─── GIVEN DATA ───
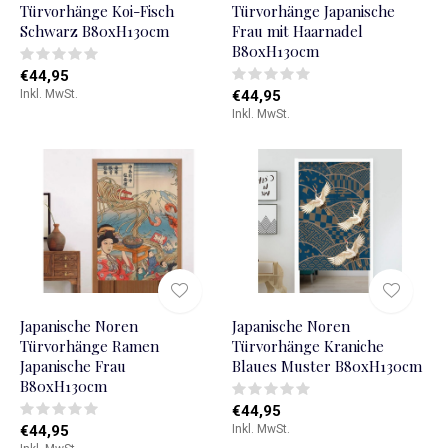
Türvorhänge Koi-Fisch
Türvorhänge Japanische
Schwarz B80xH130cm
Frau mit Haarnadel
B80xH130cm
€44,95
Inkl. MwSt.
€44,95
Inkl. MwSt.
Japanische Noren
Japanische Noren
Türvorhänge Ramen
Türvorhänge Kraniche
Japanische Frau
Blaues Muster B80xH130cm
B80xH130cm
€44,95
€44,95
Inkl. MwSt.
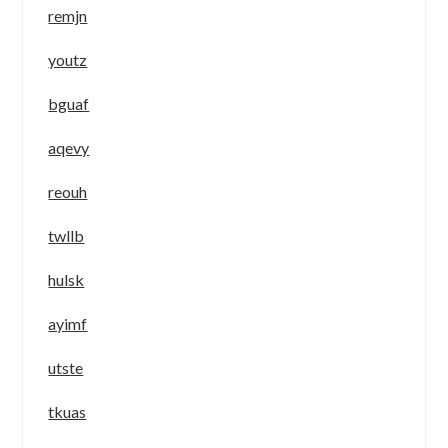
remjn
youtz
bguaf
aqevy
reouh
twllb
hulsk
ayimf
utste
tkuas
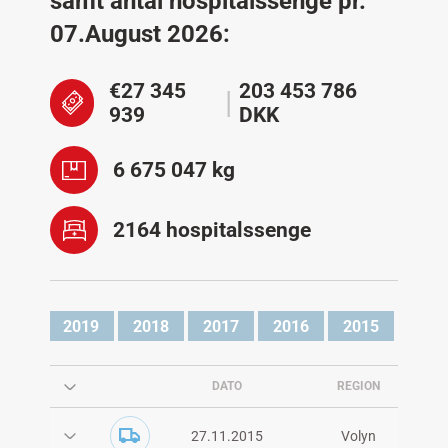
samt antal hospitalssenge pr.
07.August 2026:
€27 345
203 453 786
939
DKK
6 675 047 kg
2164 hospitalssenge
2020
2019
2018
2017
2016
2015
DATO
REGION
27.11.2015
Volyn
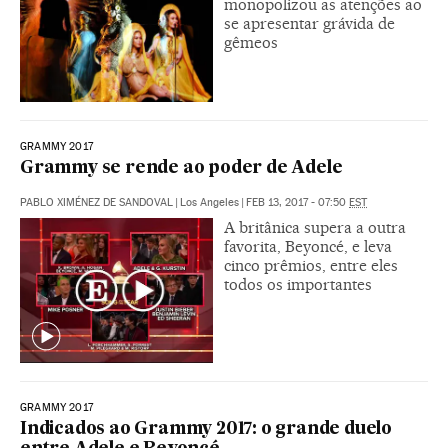
monopolizou as atenções ao
se apresentar grávida de
gêmeos
GRAMMY 2017
Grammy se rende ao poder de Adele
PABLO XIMÉNEZ DE SANDOVAL
|
Los Angeles
|
FEB 13, 2017 - 07:50
EST
A britânica supera a outra
favorita, Beyoncé, e leva
cinco prêmios, entre eles
todos os importantes
GRAMMY 2017
Indicados ao Grammy 2017: o grande duelo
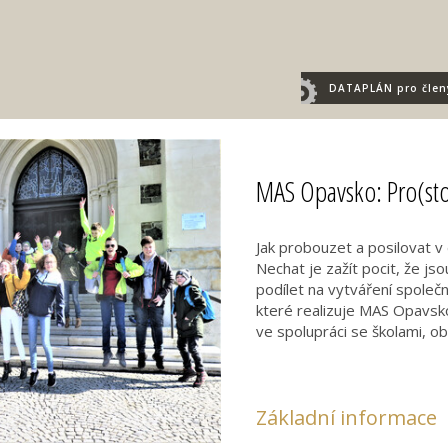
DATAPLÁN
pro člen
MAS Opavsko: Pro(sto
Jak probouzet a posilovat v d
Nechat je zažít pocit, že j
podílet na vytváření společ
které realizuje MAS Opavsko
ve spolupráci se školami, ob
Základní informace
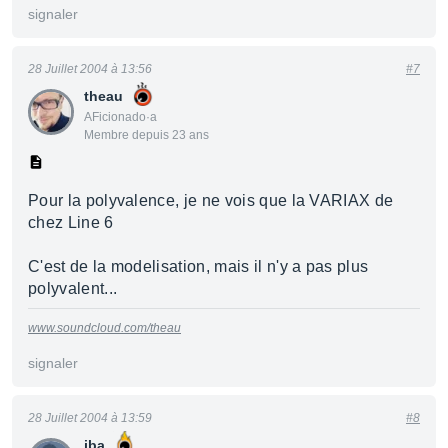
signaler
28 Juillet 2004 à 13:56
#7
theau
AFicionado·a
Membre depuis 23 ans
Pour la polyvalence, je ne vois que la VARIAX de
chez Line 6
C'est de la modelisation, mais il n'y a pas plus
polyvalent...
www.soundcloud.com/theau
signaler
28 Juillet 2004 à 13:59
#8
jba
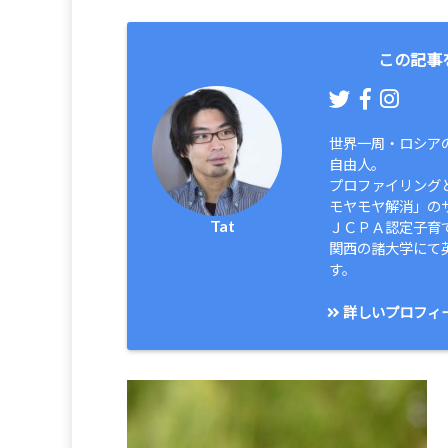
この記事
世界一周・ロシア
自由人。
プロファイリング
モヤモヤ解消」の
Tat
ＪＣＰＡ認定子育
関西の諸大学にて
す。
詳しいプロフィ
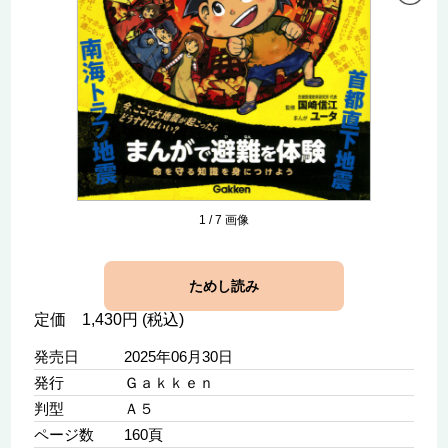
1
/
7
画像
ためし読み
定価 1,430円 (税込)
発売日
2025年06月30日
発行
Ｇａｋｋｅｎ
判型
Ａ５
ページ数
160頁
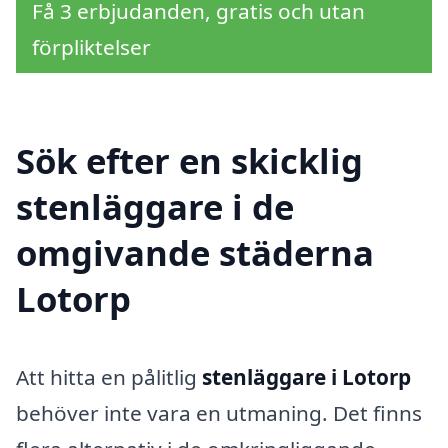
Få 3 erbjudanden, gratis och utan
förpliktelser
Sök efter en skicklig
stenläggare i de
omgivande städerna
Lotorp
Att hitta en pålitlig
stenläggare i Lotorp
behöver inte vara en utmaning. Det finns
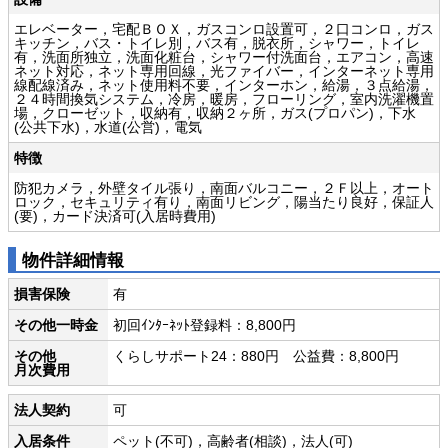
エレベーター，宅配ＢＯＸ，ガスコンロ設置可，２口コンロ，ガス
キッチン，バス・トイレ別，バス有，脱衣所，シャワー，トイレ
有，洗面所独立，洗面化粧台，シャワー付洗面台，エアコン，高速
ネット対応，ネット専用回線，光ファイバー，インターネット専用
線配線済み，ネット使用料不要，インターホン，給湯，３点給湯，
２４時間換気システム，冷房，暖房，フローリング，室内洗濯機置
場，クローゼット，収納有，収納２ヶ所，ガス(プロパン)，下水
(公共下水)，水道(公営)，電気
特徴
防犯カメラ，外壁タイル張り，南面バルコニー，２Ｆ以上，オート
ロック，セキュリティ有り，南面リビング，陽当たり良好，保証人
(要)，カード決済可(入居時費用)
物件詳細情報
損害保険
有
その他一時金
初回ｲﾝﾀｰﾈｯﾄ登録料：8,800円
その他
くらしサポート24：880円 公益費：8,800円
月次費用
法人契約
可
入居条件
ペット(不可)，高齢者(相談)，法人(可)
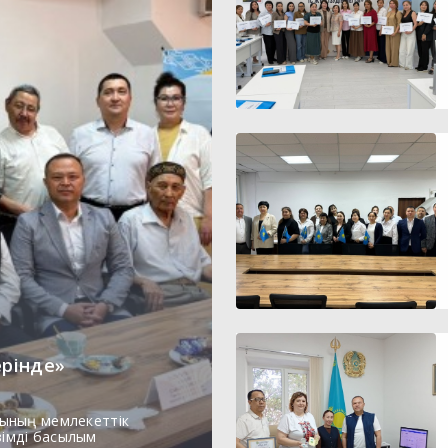
ерінде»
ының мемлекеттік
зімді басылым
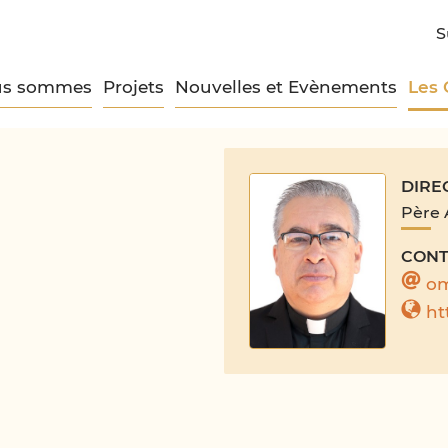
S
us sommes
Projets
Nouvelles et Evènements
Les
DIRE
Père 
CONT
o
ht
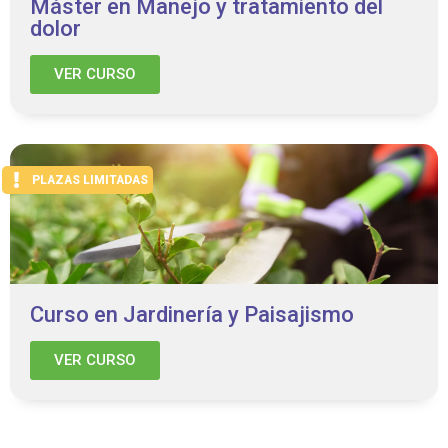
Máster en Manejo y tratamiento del
dolor
VER CURSO
PLAZAS LIMITADAS
Curso en Jardinería y Paisajismo
VER CURSO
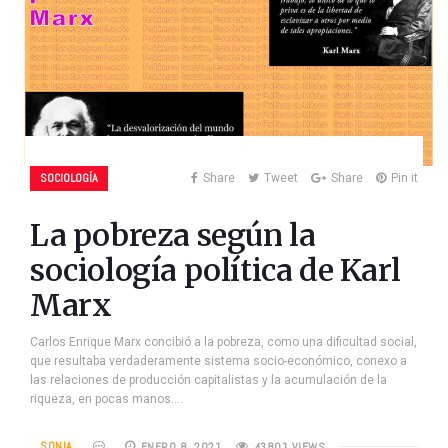
SOCIOLOGÍA
Share
Tweet
Share
Pin it
La pobreza según la
sociología política de Karl
Marx
Carlos Enrique Marx concibió a la pobreza, como una dificultad social,
que resultaba verdaderamente sistema socio-económico, conexo a
las relaciones de producción capitalistas y la acumulación de la
riqueza, en pocas manos.…
SONIA
ENERO 8, 2021
43801 VIEWS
───
EXERCISE PROMPT » Among the records above, find the lines that contain "hospitalssenge" and copy every one.

FINAL ANSWER »
samt antal hospitalssenge pr.
2164 hospitalssenge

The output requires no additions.